A pair of slim arms looped around him from behind and a light voice tickled his ear. "Why so serious, Mr. Stokes?" Despite the heaviness of mind, he had to smile, "Well, Mrs. Stokes," He whirled his wife of three months around. "I've got a confession to make." Cobalt blue eyes narrowed, "It's that hussy down at the Lab isn't it? You've been having a red-hot affair with that airhead Medical Examiner." As Doctor Cori Dart-Stokes was the head of the Dallas-Fort Worth ME's office, he only smiled. "Yep. Made love to her all night last night and into the morning." She pecked him lightly on the lips. "You sure did. Now, what's going on?"

It had only gotten page six treatment, a couple of lines, but it was enough to let him know. The execution had been stayed and, according to the Associated Press, the LVPD had reopened the case.

"I have to take a trip. I have to go back to Vegas."

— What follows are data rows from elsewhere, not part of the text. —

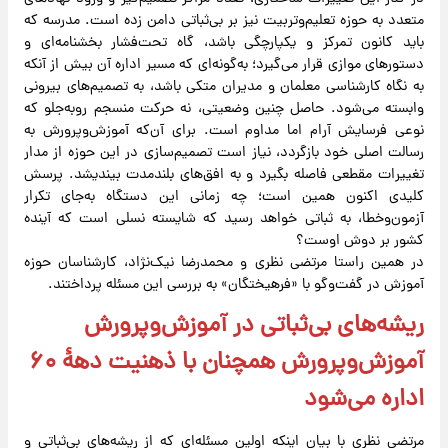
متعدد به حوزه تعلیم‌وتربیت نیز بر بی‌ثباتی دامن زده است. مدرسه که
باید کانون تمرکز و یکپارچگی باشد، گاه تحت‌فشار بخشنامه‌ای و
دستورهای موازی قرار می‌گیرد؛ به‌گونه‌ای که مسیر اداره آن بیش از آنکه
به نگاه کارشناسی معلمان و مدیران متکی باشد، به تصمیم‌های بیرونی
وابسته می‌شود. حاصل چنین وضعیتی، نه حرکت منسجم روبه‌جلو که
نوعی فرسایش آرام اما مداوم است. برای آن‌که آموزش‌وپرورش به
رسالت اصلی خود بازگردد، نیاز است تصمیم‌سازی در این حوزه از مدار
تغییرات مقطعی فاصله بگیرد و به افق‌های بلندمدت بیندیشد. پرسش
کلیدی اکنون همین است؛ چه زمانی این دستگاه به‌جای تکرار
آزمون‌وخطا، به ثباتی خواهد رسید که شایسته نسلی است که آینده
کشور بر دوش اوست؟
در همین راستا مرتضی نظری و محمدرضا نیک‌نژاد، کارشناسان حوزه
آموزش در گفت‌وگو با «فرهیختگان» به بررسی این مسئله پرداختند.
ریشه‌های بی‌ثباتی در آموزش‌وپرورش
آموزش‌وپرورش همچنان با ذهنیت دهۀ ۶۰
اداره می‌شود
مرتضی نظری با بیان اینکه اولین مسئله‌ای که از ریشه‌های بی‌ثباتی و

As his wife, and as a fringe member of Law Enforcement, Cori knew exactly what he was talking about. "I heard they reopened the case." He nodded, "Yeah, it's just some unfinished business I need to see to, that's all." They both knew that was a vast understatement. Cori pushed her blonde hair back out of her face. "What are you going to do, Nicky? You don't have any power there any more."

She was right, of course. His wife was rarely wrong and when she was, he was too intelligent to say so. "I don't know. I just need to be there, you know?" She probably didn't, but she loved him enough to try. "Do you want me to come with you?" He did, oh he did. "Yes, but, you can't."

The first time they'd met, he'd pissed off the ME by telling her that she couldn't lift a body. It had been a two hundred pound Dallas Cowboys reserve player. After a good verbal thrashing, a flexing of the muscles he'd underestimated, she'd told him to never again tell her what she could and could not do. The joke around the lab was that it had been love at first sight.

"Excuse me, and just why the hell can't I?" Her voice carried hints of her native Mississippi and lots of fire in it. He couldn't help but smile. "Because I need to know, no matter what happens there, I can come back here to you." In an instant, the fire dimmed in her eyes and she gave him a lopsided smile. "Damn it. How can you be so infuriating and so sweet at the same time?" He pulled her closer. "It's all apart of the Stokes Charm." She shook her head, "Sure." She pulled away from him, but kept their hands linked, "I guess I'll go pack you a bag, because God knows if I trust it to you, you'll pack those same old raggedy pants and those shirts that you think look good on you." He grumbled about her good naturedly, but the truth of it was, he thanked all the bright stars over Texas that she was his.

Author's Note: To quote my beta, it's the return of the prodigals (!). To answer the question before it's asked, no, I don't hate Greg. The Greggo rocks. On that same trian of thought, believe ot or not, I don't hate Grissom (hating GSR and hating Grissom are two very differint things) and I don't hate Catherine. No, really, I don't hate Catherine.